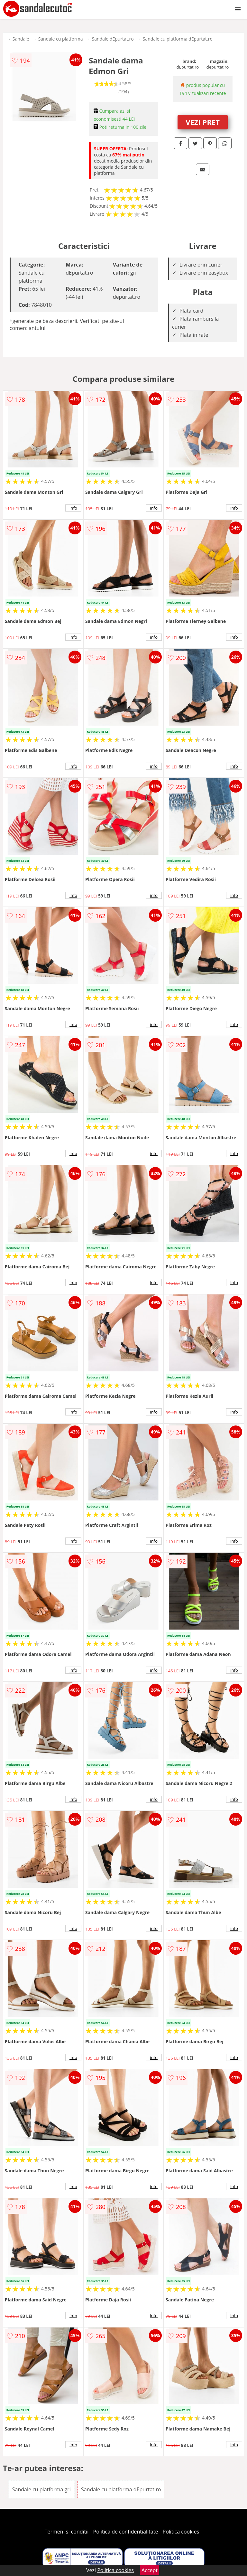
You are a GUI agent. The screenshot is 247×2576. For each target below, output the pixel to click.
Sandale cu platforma (60, 39)
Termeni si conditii (67, 2531)
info (73, 508)
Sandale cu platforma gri (41, 2489)
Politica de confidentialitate (125, 2531)
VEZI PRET (203, 122)
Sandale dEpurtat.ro (112, 39)
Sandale (21, 39)
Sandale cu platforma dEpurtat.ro (178, 39)
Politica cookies (181, 2531)
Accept (150, 2570)
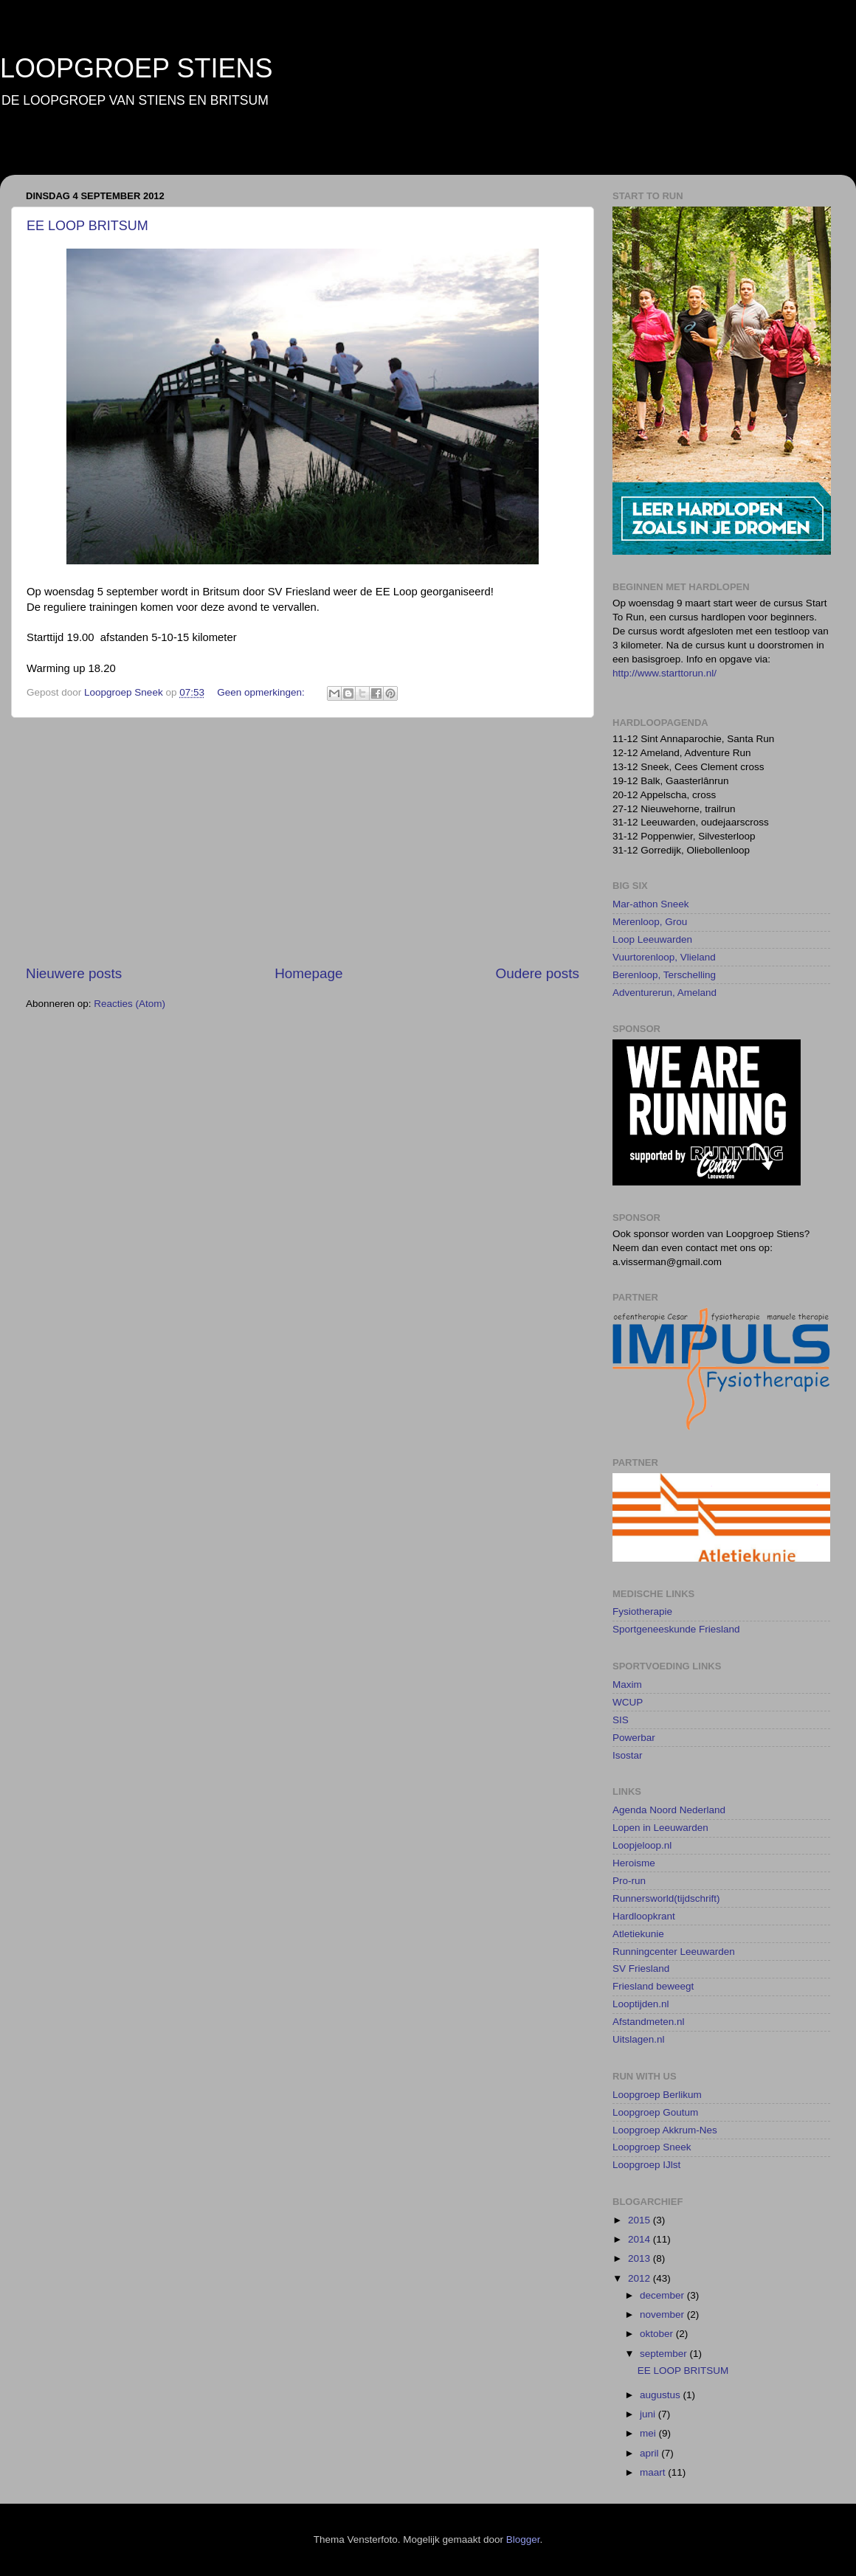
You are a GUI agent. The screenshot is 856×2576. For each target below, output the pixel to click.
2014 (640, 2239)
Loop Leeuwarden (652, 939)
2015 (640, 2220)
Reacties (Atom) (129, 1003)
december (663, 2295)
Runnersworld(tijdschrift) (666, 1898)
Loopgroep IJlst (646, 2164)
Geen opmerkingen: (262, 692)
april (650, 2453)
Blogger (523, 2539)
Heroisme (633, 1863)
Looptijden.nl (640, 2003)
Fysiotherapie (642, 1611)
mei (649, 2433)
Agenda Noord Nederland (668, 1809)
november (663, 2314)
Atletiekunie (638, 1933)
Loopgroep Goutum (655, 2112)
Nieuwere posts (74, 973)
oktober (658, 2333)
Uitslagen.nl (638, 2039)
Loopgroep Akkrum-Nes (664, 2130)
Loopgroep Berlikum (657, 2094)
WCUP (627, 1702)
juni (649, 2414)
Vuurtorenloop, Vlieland (664, 957)
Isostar (627, 1755)
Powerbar (633, 1737)
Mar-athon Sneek (650, 904)
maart (654, 2472)
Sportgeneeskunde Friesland (676, 1629)
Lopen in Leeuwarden (660, 1827)
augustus (661, 2394)
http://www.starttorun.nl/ (664, 673)
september (665, 2353)
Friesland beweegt (653, 1986)
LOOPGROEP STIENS (136, 68)
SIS (620, 1719)
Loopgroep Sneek (651, 2147)
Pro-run (629, 1880)
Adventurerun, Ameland (664, 992)
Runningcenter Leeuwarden (673, 1951)
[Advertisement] (302, 841)
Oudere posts (537, 973)
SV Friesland (640, 1968)
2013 (640, 2258)
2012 (640, 2278)
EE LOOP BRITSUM (87, 225)
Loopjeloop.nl (642, 1845)
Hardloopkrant (643, 1916)
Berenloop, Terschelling (664, 974)
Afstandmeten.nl (648, 2021)
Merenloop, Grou (649, 921)
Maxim (627, 1684)
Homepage (308, 973)
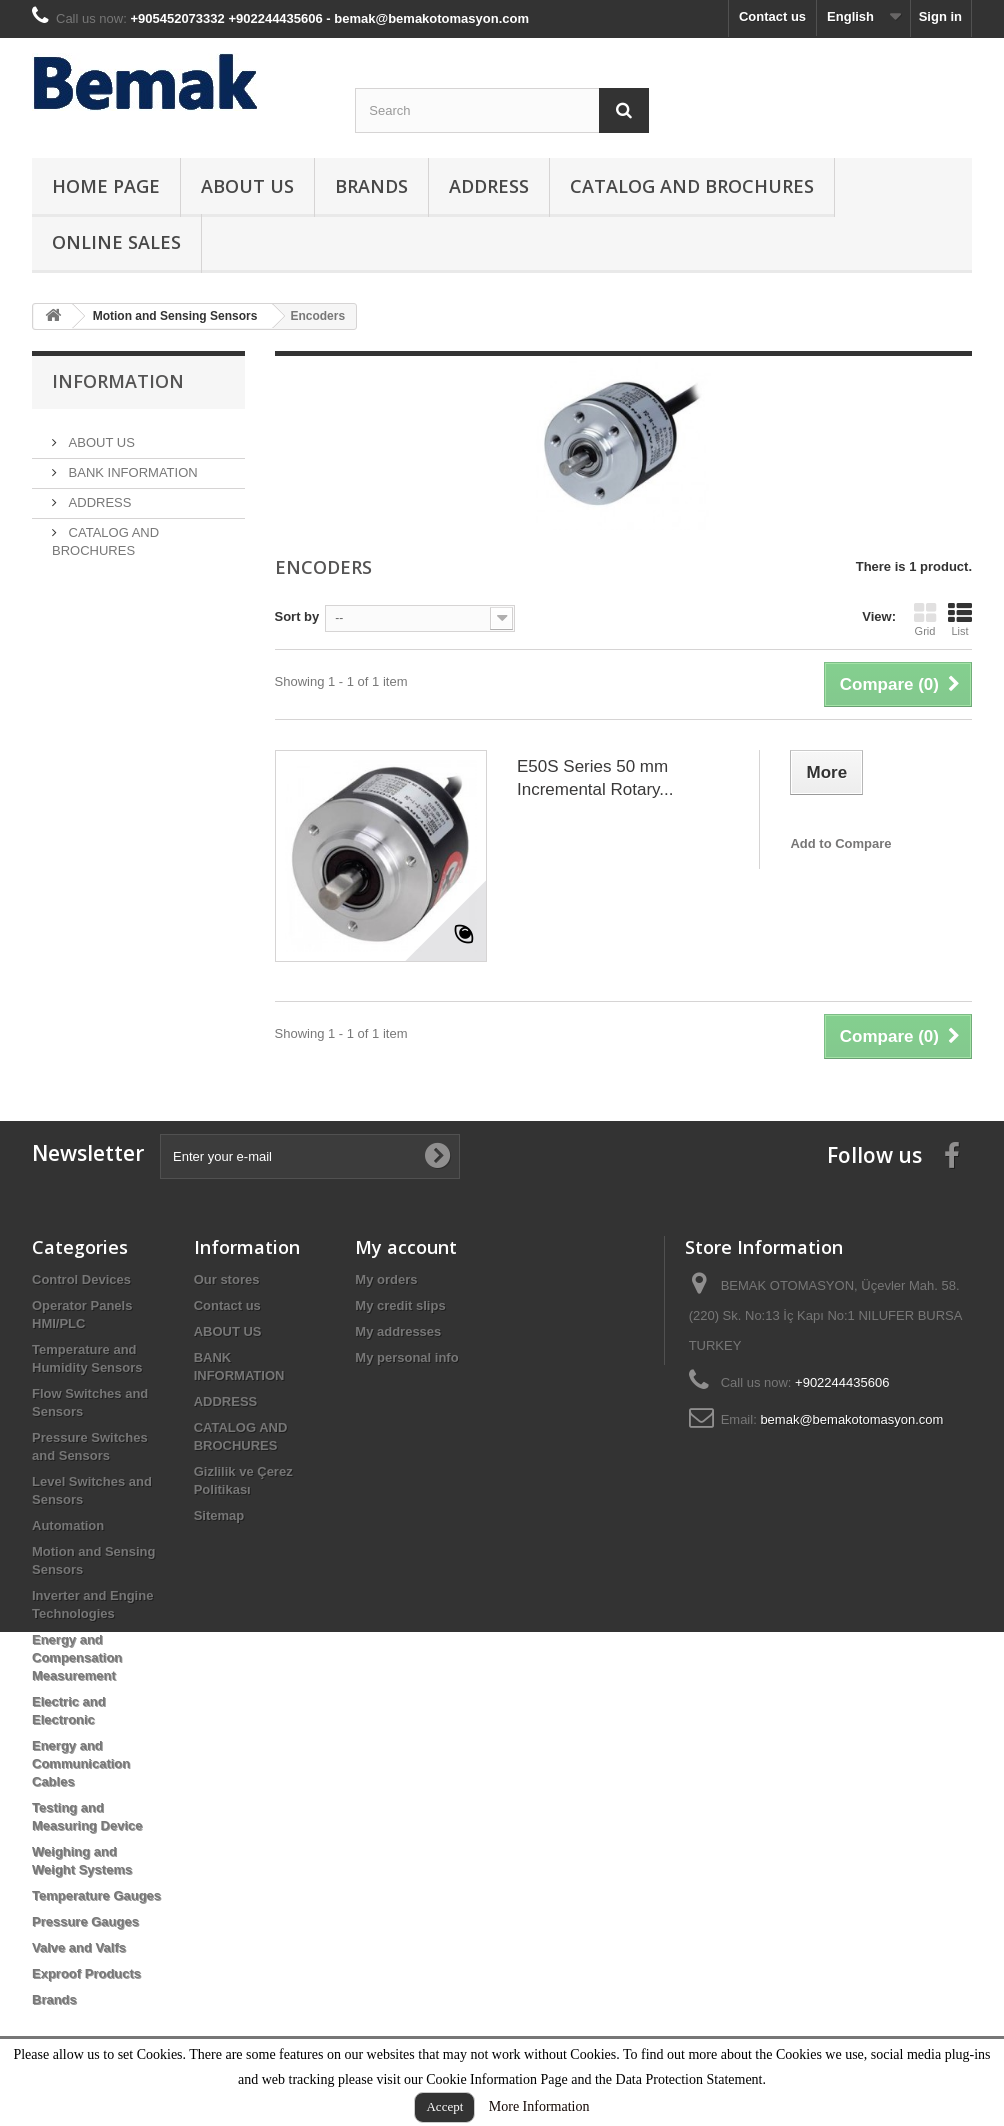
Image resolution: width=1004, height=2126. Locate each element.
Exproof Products (86, 1973)
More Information (539, 2106)
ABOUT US (247, 186)
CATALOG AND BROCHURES (692, 186)
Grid (925, 619)
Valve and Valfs (79, 1947)
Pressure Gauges (85, 1921)
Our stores (227, 1279)
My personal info (406, 1357)
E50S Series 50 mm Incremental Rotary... (595, 778)
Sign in (940, 16)
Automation (68, 1525)
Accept (444, 2106)
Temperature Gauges (96, 1895)
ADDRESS (489, 186)
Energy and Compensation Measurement (77, 1657)
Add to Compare (840, 843)
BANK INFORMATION (131, 464)
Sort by (297, 616)
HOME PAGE (106, 186)
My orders (386, 1279)
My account (406, 1247)
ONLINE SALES (116, 242)
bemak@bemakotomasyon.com (851, 1419)
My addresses (398, 1331)
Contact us (772, 16)
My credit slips (400, 1305)
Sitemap (219, 1515)
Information (118, 381)
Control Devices (81, 1279)
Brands (371, 186)
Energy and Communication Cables (81, 1763)
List (960, 619)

| Exercise requirements |
If a line above includes the word "target", count it; then give the final number by itself.

| Answer to this problem |
2